A UK national registry of people with a rare disease such as PHTS can help understand how the condition progresses over time, how symptoms vary from one individual to another and can also help prepare for future clinical trials as well as support improvement of clinical services.
Currently in the UK there are no reliable data on how well or consistently the complex care needs of people with PHTS are met, including how cancer surveillance (planned checks to look for cancer as early as possible) is undertaken. Further, many families have to organise these cancer surveillance appointments themselves, which can be stressful and time-consuming, although some specialist centres help coordinate all PHTS care which can make it easier to ensure that families receive the correct support.
In addition to the information that can be gained from the registry other approaches are important to help improve consistency of care. One such approach is to provide a forum for healthcare professionals from all over the UK caring for people with PHTS to share best practices and discuss the care of people with PHTS. This is called a multidisciplinary team (MDT).
To enhance opportunities for research and improve clinical care for people with PHTS in the UK, PTEN Research is supporting the UK PHTS registry and UK PHTS MDT.
Project title: The development and implementation of a UK PTEN Hamartoma Tumour Syndrome Registry
Type of study: Natural history/registry
Lead researcher: Professor Marc Tischkowitz
Institution: University of Cambridge, UK
Project start: April 2019 Expected completion: July 2028
The main goal of the PHTS National Registry is to identify and monitor symptoms of individuals with PHTS. The data collected from people with PHTS agreeing to participate will allow clinicians and researchers all over the world to better understand the condition.
Prof Marc Tischkowitz is inviting individuals with PHTS from anywhere in the UK to join the registry. People may approach the team directly via the UK PHTS registry website, or may be invited to take part by their own doctor. The registry is open to both adults and children with PHTS.
Currently over 150 people with PHTS have already joined the registry. Thank you to everyone who is supporting this important endeavour!
Once the individual or their parent/guardian has consented to participate in the registry, the researchers will collect historical and future medical, and other, information from their medical records. Participation in the registry does not require travel or in-person visits as information is collected from the participant’s local hospital or via post, email and telephone.

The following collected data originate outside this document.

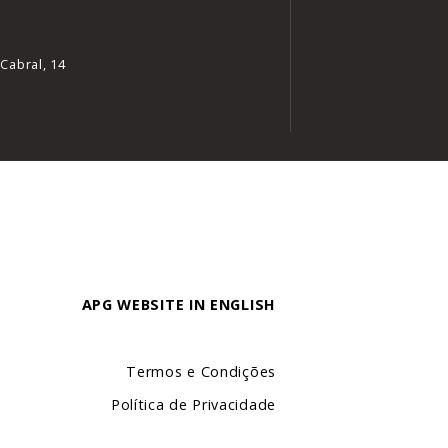
Cabral, 14
APG WEBSITE IN ENGLISH
Termos e Condições
Política de Privacidade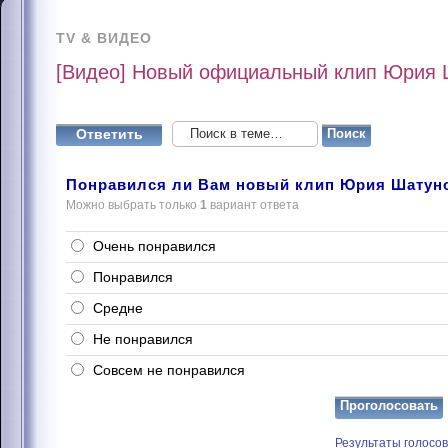
TV & ВИДЕО
[Видео] Новый официальный клип Юрия Ш
Ответить
Понравился ли Вам новый клип Юрия Шатунов
Можно выбрать только
1
вариант ответа
Очень понравился
Понравился
Средне
Не понравился
Совсем не понравился
Результаты голосо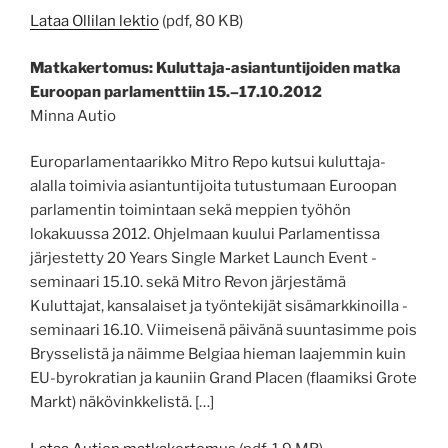
Lataa Ollilan lektio
(pdf, 80 KB)
Matkakertomus: Kuluttaja-asiantuntijoiden matka
Euroopan parlamenttiin 15.–17.10.2012
Minna Autio
Europarlamentaarikko Mitro Repo kutsui kuluttaja-
alalla toimivia asiantuntijoita tutustumaan Euroopan
parlamentin toimintaan sekä meppien työhön
lokakuussa 2012. Ohjelmaan kuului Parlamentissa
järjestetty 20 Years Single Market Launch Event -
seminaari 15.10. sekä Mitro Revon järjestämä
Kuluttajat, kansalaiset ja työntekijät sisämarkkinoilla -
seminaari 16.10. Viimeisenä päivänä suuntasimme pois
Brysselistä ja näimme Belgiaa hieman laajemmin kuin
EU-byrokratian ja kauniin Grand Placen (flaamiksi Grote
Markt) näkövinkkelistä. […]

It is hoped that the information collected by the registry will help improve understanding of the symptoms of PHTS and how these develop over time in different individuals. The information will also provide information about the current status of care the UK.
The registry will also be an important way to identify people who might be interested in volunteering to take part in future clinical trials of potential medicines for PHTS or other types of research studies in the UK.

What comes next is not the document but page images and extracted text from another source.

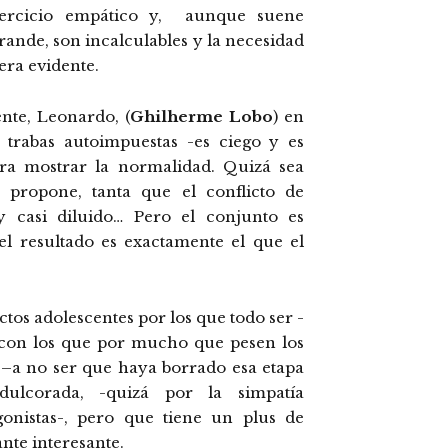
ejercicio empático y, aunque suene
rande, son incalculables y la necesidad
era evidente.
nte, Leonardo, (
Ghilherme Lobo
) en
y trabas autoimpuestas -es ciego y es
ara mostrar la normalidad. Quizá sea
 propone, tanta que el conflicto de
 casi diluido… Pero el conjunto es
 el resultado es exactamente el que el
ictos adolescentes por los que todo ser -
s con los que por mucho que pesen los
o –a no ser que haya borrado esa etapa
ulcorada, -quizá por la simpatía
onistas-, pero que tiene un plus de
nte interesante.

Project title: Establishing PHTS co-ordinated care in the NHS
Type of study: Clinical
Lead researcher: Dr Katherine Lachlan
Institution: University Hospital Southampton NHS Foundation Trust
Project start: February 2026 Expected completion: November 2028
This project aims to improve care for people with PHTS across the UK. It will expand a national virtual MDT, which means a group of experienced specialists who can review cases together and agree on care recommendations, so that care is more consistent wherever a family lives.

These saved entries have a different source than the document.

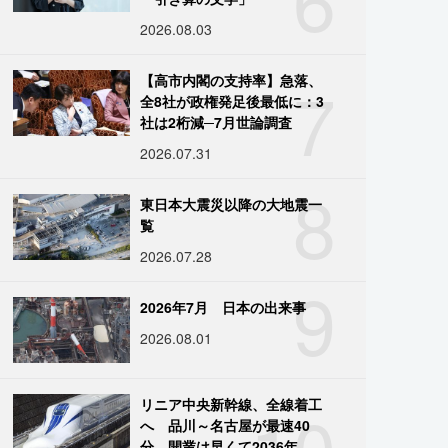
2026.08.03
7
【高市内閣の支持率】急落、
全8社が政権発足後最低に：3
社は2桁減─7月世論調査
2026.07.31
8
東日本大震災以降の大地震一
覧
2026.07.28
9
2026年7月 日本の出来事
2026.08.01
10
リニア中央新幹線、全線着工
へ 品川～名古屋が最速40
分、開業は早くて2036年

The members of the MDT will be able to discuss the care of individuals with PHTS to ensure that people are cared for in the best and most consistent way across the country.
This project will also develop online materials to provide more information about PHTS, and a digital tool to remind families about cancer surveillance when it is due.
Additionally, a secure database will be created to record the problems people with PHTS experience, to help doctors understand the condition better and improve future care. The project will work closely in collaboration with the UK PHTS Registry.
It is hoped that bringing together PHTS experts will help individuals and families with PHTS in the UK to get better and more consistent care when their doctors are collaborating and sharing best practices.
It is also hoped that the digital tools will help families by ensuring they take part in appropriate cancer surveillance and help provide families and their doctors with up-to-date information about PHTS.
It is also hoped that having a network of expert PHTS doctors who are collaborating all across the UK will make it possible to do clinical trials of new medicines for PHTS in the UK in the future.